Abstract

Chronic administration of the mineralocorticoid deoxycorticosterone acetate (DOCA) induces a steady and robust increase in salt appetite and plasma Na<sup>+</sup> over the course of treatment. Interestingly, salt appetite behavior persists in rats even with elevated plasma Na<sup>+</sup> levels. Since there is evidence that the pathways normally associated with salt and water homeostasis are relatively unaffected in the DOCA-treated rat, we hypothesized that other regulatory systems may be hyperactive giving rise to this dysfunctional condition. The mesolimbic dopaminergic system has long been associated with orienting and reward-seeking behaviors such as those observed in reproduction, drug abuse, and appetite. Furthermore, we have previously shown that chronic DOCA administration results in an increase in mRNA levels of the endogenous opiate enkephalin in male rats given 24-hour access to tap water and 2% NaCl (two-bottle choice). Thus, in the present study, we tested the hypothesis that the mesolimbic dopaminergic system is dysfunctionally sensitized to the presence of a salt stimulus in DOCA-treated animals.

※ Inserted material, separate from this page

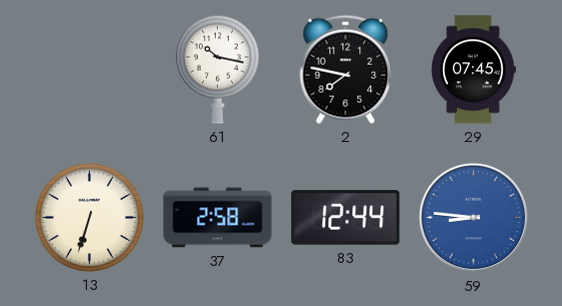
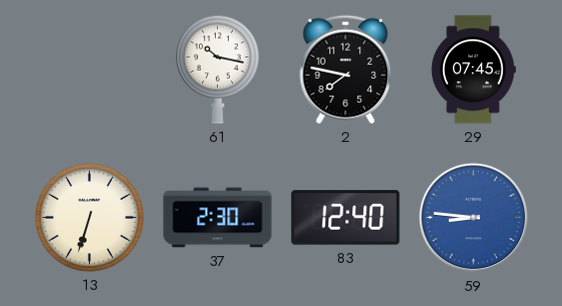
37: 2:58 -> 2:30
83: 12:44 -> 12:40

Four groups of rats were injected with DOCA (5 mg/rat/day, 11 days) and one with vehicle (all were given access to water but access to salt was regulated). Two DOCA groups were given 2 h of 2% NaCl access/day and on the last day, one group was not given access (2hX). One of the two remaining DOCA groups was given 24-hour access to salt (24h) and the other no access at all (24hX). Consistent with our hypothesis, in the shell of the nucleus accumbens (AcbSh) we found relatively higher enkephalin- and tachykinin-mRNA abundance in the 2h vs. 2hX and dynorphin-mRNA in the 24h vs. 24hX groups. In addition, there were decreases in dopamine transporter binding in the AcbSh and decreases in tyrosine hydroxylase immunoreactivity throughout the striatum in the 24h vs. 24hX group. Furthermore, rats denied access to salt (2hX and 24hX) had higher cholecystokinin-mRNA levels in the ventral tegmental area compared to the 2h and 24h groups, respectively. These results suggest that basal ganglia structures associated with reward and goal-seeking behavior may be activated to elicit salt craving behavior in the DOCA-induced salt-appetitive rat.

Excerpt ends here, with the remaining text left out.